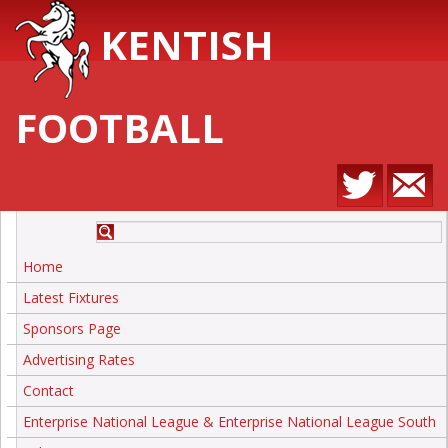
KENTISH
FOOTBALL
Home
Latest Fixtures
Sponsors Page
Advertising Rates
Contact
Enterprise National League & Enterprise National League South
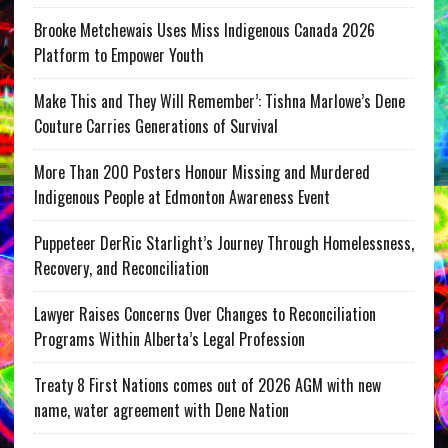
Brooke Metchewais Uses Miss Indigenous Canada 2026
Platform to Empower Youth
Make This and They Will Remember’: Tishna Marlowe’s Dene
Couture Carries Generations of Survival
More Than 200 Posters Honour Missing and Murdered
Indigenous People at Edmonton Awareness Event
Puppeteer DerRic Starlight’s Journey Through Homelessness,
Recovery, and Reconciliation
Lawyer Raises Concerns Over Changes to Reconciliation
Programs Within Alberta’s Legal Profession
Treaty 8 First Nations comes out of 2026 AGM with new
name, water agreement with Dene Nation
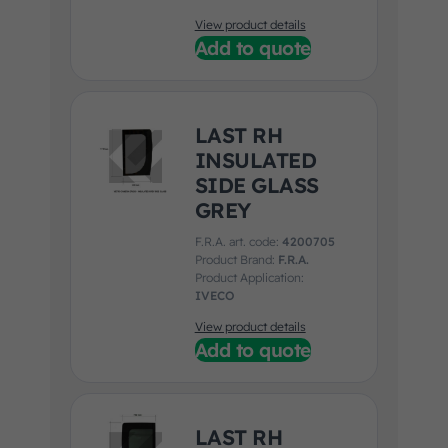
View product details
Add to quote
LAST RH
INSULATED
SIDE GLASS
GREY
F.R.A. art. code:
4200705
Product Brand:
F.R.A.
Product Application:
IVECO
View product details
Add to quote
LAST RH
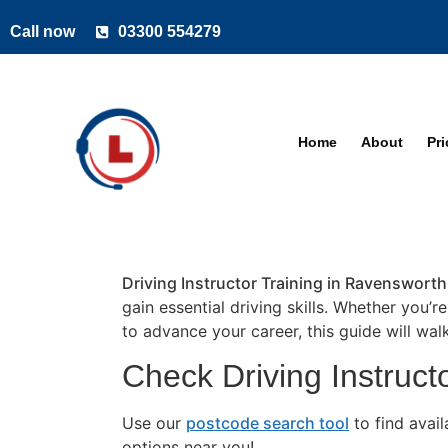
Call now
03300 554279
Home
About
Pr
Driving Instructor Training in Ravensworth
gain essential driving skills. Whether you’r
to advance your career, this guide will wa
Check Driving Instruct
Use our
postcode search tool
to find avai
options near you!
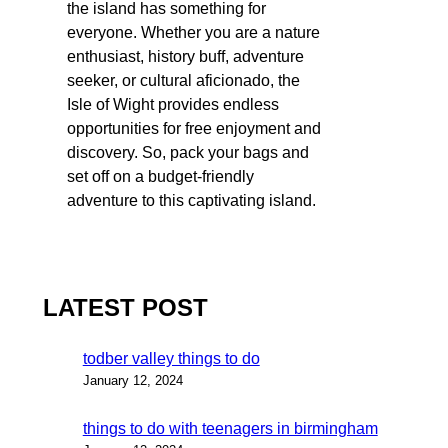
the island has something for
everyone. Whether you are a nature
enthusiast, history buff, adventure
seeker, or cultural aficionado, the
Isle of Wight provides endless
opportunities for free enjoyment and
discovery. So, pack your bags and
set off on a budget-friendly
adventure to this captivating island.
LATEST POST
todber valley things to do
January 12, 2024
things to do with teenagers in birmingham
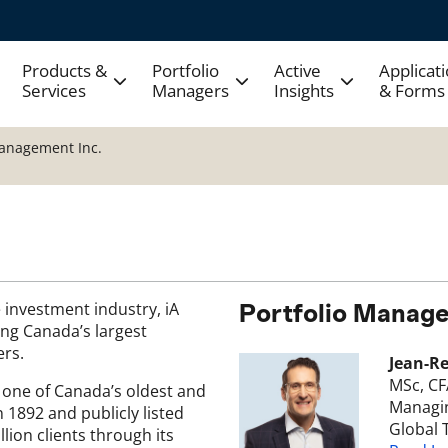
Products &
Portfolio
Active
Applicat
Services
Managers
Insights
& Forms
Management Inc.
 investment industry, iA
Portfolio Manage
ng Canada’s largest
ers.
Jean-R
MSc, CF
, one of Canada’s oldest and
Managin
n 1892 and publicly listed
Global 
lion clients through its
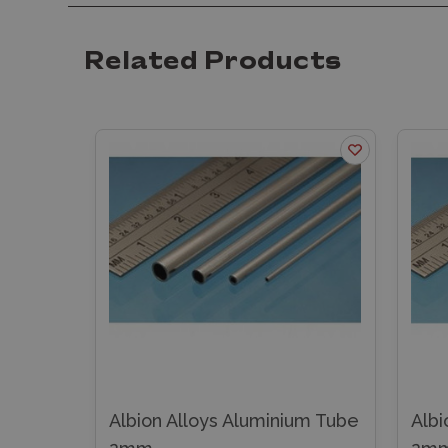
Related Products
minium Tube
Albion Alloys Brass Angle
#####
§ **Problem**
Leaving the pictures out, set down exactly the lines from the one with "things to do with teenagers in birmingham" through the end of the records.

§ **Response**
things to do with teenagers in birmingham
Products &
Portfolio
Active
Applicat
Services
Managers
Insights
& Forms
Management Inc.
 investment industry, iA
Portfolio Manage
ng Canada’s largest
ers.
Jean-R
MSc, CF
, one of Canada’s oldest and
Managin
n 1892 and publicly listed
Global 
lion clients through its
Related Products
minium Tube
Albion Alloys Brass Angle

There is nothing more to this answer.